Victor Vlad Delamarina (until 1972 Satu Mic; ; ) is a commune in Timiș County, Romania. It is composed of seven villages: Herendești, Honorici, Pădureni, Petroasa Mare, Pini, Victor Vlad Delamarina (commune seat) and Visag.

The commune is the birthplace of poet Victor Vlad Delamarina (1870–1896).

Name

Geography 
Victor Vlad Delamarina is located in the east of Timiș County, on the border with Caraș-Severin County, 62 km from Timișoara and 5 km from Lugoj, the nearest city. The dominant form of relief is the plain-hill. 

The climate of the area belongs to the temperate continental type, with the most favorable climatic conditions for the development of agriculture. The summers are quite warm (average temperature of 22–23 °C in July), and the winters are not too severe. The rains, on the other hand, are quite heavy (over 800 mm per year).

The vegetation is characteristic of the forest-steppe. Fir, spruce and beech forests predominate. The plain area is used for various crops such as wheat, potatoes, barley, corn, orchards of fruit trees. The fauna of the commune is rich and characteristic of the hill areas. Among the most widespread animals in this area are: wild boars, hares, pheasants, goats, etc.

History 
The first recorded mention of Victor Vlad Delamarina dates from 1717, under the name of Satulmik, after the name of a woman Mica, who, at one point, moved the village from the old hearth located on a flooded place.

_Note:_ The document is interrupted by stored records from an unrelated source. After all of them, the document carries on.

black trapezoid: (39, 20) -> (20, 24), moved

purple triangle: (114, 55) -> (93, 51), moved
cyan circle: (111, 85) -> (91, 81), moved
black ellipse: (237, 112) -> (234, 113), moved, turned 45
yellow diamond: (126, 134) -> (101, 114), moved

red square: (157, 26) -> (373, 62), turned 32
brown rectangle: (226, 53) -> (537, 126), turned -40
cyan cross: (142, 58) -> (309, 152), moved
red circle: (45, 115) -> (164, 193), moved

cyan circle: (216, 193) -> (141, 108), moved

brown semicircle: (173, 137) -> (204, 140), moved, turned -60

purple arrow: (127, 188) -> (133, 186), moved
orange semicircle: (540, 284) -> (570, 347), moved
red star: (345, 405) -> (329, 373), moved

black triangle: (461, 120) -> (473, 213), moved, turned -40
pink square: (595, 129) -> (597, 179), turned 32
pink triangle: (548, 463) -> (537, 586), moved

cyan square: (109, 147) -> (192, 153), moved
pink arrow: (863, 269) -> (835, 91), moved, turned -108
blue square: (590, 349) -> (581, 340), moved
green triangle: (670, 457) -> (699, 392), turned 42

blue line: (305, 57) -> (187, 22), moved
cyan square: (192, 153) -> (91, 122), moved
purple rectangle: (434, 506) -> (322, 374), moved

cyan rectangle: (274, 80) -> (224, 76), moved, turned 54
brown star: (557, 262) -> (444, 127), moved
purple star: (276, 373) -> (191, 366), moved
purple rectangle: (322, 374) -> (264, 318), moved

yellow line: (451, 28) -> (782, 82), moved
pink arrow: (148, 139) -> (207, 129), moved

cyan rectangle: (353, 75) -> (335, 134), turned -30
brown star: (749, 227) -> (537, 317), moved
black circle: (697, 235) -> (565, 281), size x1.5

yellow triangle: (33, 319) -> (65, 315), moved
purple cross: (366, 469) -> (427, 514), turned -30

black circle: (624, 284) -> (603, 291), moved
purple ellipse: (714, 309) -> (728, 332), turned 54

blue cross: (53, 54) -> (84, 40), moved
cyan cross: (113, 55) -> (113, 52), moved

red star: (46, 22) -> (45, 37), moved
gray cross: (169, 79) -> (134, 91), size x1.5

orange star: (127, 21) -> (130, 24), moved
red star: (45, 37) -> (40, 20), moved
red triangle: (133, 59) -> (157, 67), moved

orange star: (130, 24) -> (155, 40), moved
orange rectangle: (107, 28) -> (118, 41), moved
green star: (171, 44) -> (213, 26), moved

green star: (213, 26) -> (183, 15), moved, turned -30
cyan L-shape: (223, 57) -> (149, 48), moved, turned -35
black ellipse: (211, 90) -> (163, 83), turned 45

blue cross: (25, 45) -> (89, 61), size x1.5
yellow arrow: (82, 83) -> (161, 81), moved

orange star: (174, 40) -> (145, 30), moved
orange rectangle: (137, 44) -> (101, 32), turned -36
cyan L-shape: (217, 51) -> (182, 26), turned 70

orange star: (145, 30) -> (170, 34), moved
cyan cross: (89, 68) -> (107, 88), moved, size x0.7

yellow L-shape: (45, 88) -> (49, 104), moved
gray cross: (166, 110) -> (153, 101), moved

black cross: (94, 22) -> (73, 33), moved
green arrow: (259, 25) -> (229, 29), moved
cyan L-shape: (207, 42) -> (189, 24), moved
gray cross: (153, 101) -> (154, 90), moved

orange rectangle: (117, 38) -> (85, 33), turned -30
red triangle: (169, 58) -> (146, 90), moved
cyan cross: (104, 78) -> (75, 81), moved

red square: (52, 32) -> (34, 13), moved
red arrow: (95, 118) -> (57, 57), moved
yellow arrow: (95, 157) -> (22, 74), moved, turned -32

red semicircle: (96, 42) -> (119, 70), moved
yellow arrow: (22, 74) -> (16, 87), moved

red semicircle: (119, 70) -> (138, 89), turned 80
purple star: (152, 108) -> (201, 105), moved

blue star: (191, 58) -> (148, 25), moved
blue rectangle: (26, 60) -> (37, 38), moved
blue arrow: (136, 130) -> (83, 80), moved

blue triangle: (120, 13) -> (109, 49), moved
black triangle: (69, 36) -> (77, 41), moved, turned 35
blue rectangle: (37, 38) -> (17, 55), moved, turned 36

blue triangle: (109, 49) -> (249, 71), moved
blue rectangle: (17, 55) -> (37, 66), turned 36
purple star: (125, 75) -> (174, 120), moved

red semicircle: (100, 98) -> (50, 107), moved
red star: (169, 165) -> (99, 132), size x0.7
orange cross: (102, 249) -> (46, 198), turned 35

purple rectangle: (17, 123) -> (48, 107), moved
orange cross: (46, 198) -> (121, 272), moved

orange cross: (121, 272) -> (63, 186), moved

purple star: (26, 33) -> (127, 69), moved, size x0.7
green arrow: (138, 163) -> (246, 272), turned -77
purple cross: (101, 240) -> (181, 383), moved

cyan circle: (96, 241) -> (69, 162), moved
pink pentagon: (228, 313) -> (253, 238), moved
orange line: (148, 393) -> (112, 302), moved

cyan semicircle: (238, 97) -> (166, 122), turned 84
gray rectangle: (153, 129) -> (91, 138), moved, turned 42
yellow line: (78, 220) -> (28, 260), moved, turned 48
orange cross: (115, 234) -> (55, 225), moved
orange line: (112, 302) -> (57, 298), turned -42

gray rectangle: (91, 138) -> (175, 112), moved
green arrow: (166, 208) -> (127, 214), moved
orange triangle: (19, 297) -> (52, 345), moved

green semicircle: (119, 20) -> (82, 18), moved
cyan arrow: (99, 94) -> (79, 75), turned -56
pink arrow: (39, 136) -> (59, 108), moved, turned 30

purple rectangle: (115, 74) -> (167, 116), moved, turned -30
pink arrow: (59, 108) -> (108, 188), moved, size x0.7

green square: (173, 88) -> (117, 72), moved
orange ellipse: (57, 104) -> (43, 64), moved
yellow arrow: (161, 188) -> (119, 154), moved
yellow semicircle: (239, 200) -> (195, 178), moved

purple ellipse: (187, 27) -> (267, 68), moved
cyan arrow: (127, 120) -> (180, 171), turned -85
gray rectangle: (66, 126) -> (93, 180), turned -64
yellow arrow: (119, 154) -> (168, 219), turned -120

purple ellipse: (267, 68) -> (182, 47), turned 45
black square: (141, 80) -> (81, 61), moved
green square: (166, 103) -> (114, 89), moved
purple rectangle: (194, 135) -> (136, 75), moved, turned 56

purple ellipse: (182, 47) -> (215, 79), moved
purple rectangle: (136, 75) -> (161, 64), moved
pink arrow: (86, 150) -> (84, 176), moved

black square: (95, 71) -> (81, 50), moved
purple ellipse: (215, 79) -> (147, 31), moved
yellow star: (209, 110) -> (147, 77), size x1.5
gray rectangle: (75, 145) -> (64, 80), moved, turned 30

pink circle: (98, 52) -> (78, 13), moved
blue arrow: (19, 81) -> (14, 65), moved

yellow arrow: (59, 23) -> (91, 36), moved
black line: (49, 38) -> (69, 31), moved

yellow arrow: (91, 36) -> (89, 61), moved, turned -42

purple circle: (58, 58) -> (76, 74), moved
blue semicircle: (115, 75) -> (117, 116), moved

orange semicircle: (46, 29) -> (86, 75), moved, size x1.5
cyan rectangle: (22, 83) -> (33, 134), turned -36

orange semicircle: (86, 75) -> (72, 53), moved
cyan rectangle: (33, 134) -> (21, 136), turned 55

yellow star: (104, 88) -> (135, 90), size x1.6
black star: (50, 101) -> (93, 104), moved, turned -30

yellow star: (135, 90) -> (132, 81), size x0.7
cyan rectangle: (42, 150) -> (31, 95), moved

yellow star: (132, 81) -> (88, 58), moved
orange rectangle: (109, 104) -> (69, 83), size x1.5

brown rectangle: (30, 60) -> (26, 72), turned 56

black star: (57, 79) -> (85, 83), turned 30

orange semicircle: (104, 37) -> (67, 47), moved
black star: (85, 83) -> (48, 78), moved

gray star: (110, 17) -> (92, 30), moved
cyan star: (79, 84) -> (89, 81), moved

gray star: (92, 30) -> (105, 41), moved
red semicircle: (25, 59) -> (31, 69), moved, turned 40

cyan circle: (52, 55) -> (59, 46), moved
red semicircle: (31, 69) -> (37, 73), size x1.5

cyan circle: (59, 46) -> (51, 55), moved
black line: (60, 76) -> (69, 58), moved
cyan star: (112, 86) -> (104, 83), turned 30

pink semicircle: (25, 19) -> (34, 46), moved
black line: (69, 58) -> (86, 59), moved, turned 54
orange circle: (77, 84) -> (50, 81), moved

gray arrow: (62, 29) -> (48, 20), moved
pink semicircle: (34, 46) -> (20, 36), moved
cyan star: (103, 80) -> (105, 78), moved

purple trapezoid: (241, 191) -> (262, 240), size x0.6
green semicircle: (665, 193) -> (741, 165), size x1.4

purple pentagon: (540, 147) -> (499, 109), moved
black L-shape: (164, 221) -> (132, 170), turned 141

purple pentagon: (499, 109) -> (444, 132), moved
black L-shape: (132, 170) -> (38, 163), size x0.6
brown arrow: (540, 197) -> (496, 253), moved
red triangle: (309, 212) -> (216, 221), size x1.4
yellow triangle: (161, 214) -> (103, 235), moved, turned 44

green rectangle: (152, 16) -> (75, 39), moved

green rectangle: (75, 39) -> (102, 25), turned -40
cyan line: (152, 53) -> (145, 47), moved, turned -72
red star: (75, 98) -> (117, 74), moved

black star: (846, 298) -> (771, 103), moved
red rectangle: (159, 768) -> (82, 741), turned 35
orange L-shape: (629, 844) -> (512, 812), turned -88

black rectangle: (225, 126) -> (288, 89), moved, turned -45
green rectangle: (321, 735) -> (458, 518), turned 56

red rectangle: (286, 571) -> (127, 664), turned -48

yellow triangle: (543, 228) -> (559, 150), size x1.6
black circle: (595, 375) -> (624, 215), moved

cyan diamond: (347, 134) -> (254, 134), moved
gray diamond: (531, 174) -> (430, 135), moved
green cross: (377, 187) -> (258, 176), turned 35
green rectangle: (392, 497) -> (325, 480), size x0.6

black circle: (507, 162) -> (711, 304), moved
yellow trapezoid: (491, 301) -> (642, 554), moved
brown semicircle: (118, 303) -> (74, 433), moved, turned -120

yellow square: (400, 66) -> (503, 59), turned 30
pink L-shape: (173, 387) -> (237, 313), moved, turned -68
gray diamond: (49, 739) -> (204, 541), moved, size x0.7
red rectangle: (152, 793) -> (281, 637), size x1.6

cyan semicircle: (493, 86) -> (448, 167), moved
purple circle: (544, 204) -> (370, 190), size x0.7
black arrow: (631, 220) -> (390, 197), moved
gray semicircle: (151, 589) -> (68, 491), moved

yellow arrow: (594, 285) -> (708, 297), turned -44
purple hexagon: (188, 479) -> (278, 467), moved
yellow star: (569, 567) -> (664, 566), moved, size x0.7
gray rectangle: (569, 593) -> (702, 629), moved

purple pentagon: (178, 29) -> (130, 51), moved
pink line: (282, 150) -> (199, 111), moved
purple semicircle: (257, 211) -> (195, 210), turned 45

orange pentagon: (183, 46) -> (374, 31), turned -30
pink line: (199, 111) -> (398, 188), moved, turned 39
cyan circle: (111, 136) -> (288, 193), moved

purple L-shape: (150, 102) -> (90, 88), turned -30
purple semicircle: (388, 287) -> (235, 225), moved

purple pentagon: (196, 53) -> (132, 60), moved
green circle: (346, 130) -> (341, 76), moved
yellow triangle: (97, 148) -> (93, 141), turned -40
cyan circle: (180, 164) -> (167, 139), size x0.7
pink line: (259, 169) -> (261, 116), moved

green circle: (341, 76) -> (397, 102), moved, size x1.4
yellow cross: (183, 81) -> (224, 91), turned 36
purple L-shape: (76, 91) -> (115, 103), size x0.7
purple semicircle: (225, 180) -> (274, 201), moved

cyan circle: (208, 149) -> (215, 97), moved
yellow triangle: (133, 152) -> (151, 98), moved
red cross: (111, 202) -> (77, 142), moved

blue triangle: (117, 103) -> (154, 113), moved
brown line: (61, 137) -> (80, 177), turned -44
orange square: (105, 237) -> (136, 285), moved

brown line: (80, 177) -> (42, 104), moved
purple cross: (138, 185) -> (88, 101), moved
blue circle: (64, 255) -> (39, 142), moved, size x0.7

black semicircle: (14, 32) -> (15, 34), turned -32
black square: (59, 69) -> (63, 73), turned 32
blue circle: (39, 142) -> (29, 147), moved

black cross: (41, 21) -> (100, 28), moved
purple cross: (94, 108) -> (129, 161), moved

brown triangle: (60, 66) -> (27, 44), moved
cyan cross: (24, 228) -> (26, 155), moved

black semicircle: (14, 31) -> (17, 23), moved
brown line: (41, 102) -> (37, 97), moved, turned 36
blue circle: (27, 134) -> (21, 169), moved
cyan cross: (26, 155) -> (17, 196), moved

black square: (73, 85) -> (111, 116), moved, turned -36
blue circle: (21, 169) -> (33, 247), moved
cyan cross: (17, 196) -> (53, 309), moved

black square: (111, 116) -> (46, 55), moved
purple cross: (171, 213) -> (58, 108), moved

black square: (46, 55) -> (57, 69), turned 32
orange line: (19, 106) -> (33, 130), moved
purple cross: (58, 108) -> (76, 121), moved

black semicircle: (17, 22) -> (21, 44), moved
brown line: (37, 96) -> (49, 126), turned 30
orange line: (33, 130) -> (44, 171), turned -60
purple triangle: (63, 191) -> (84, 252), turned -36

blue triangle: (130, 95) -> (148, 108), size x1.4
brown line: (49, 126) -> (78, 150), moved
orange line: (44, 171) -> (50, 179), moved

She gave up a piece of land she owned to relocate the locality. Victor Vlad Delamarina was part of Krassó-Szörény County, Lugoj District, in 1890, as a commune seat with 616 inhabitants. On the occasion of the territorial reorganization in 1968, the locality was named Victor Vlad Delamarina, in memory of the first dialectal poet of Romania, born here in 1870.

Demographics 

Victor Vlad Delamarina had a population of 2,604 inhabitants at the 2011 census, down 11% from the 2002 census. Most inhabitants are Romanians (69.74%), larger minorities being represented by Ukrainians (21.81%), Germans (2.04%) and Hungarians (1.08%). For 4.34% of the population, ethnicity is unknown. By religion, most inhabitants are Orthodox (76.5%), but there are also minorities of Pentecostals (7.87%), Roman Catholics (4.19%), Greek Catholics (4.03%) and Baptists (1.54%). For 4.38% of the population, religious affiliation is unknown.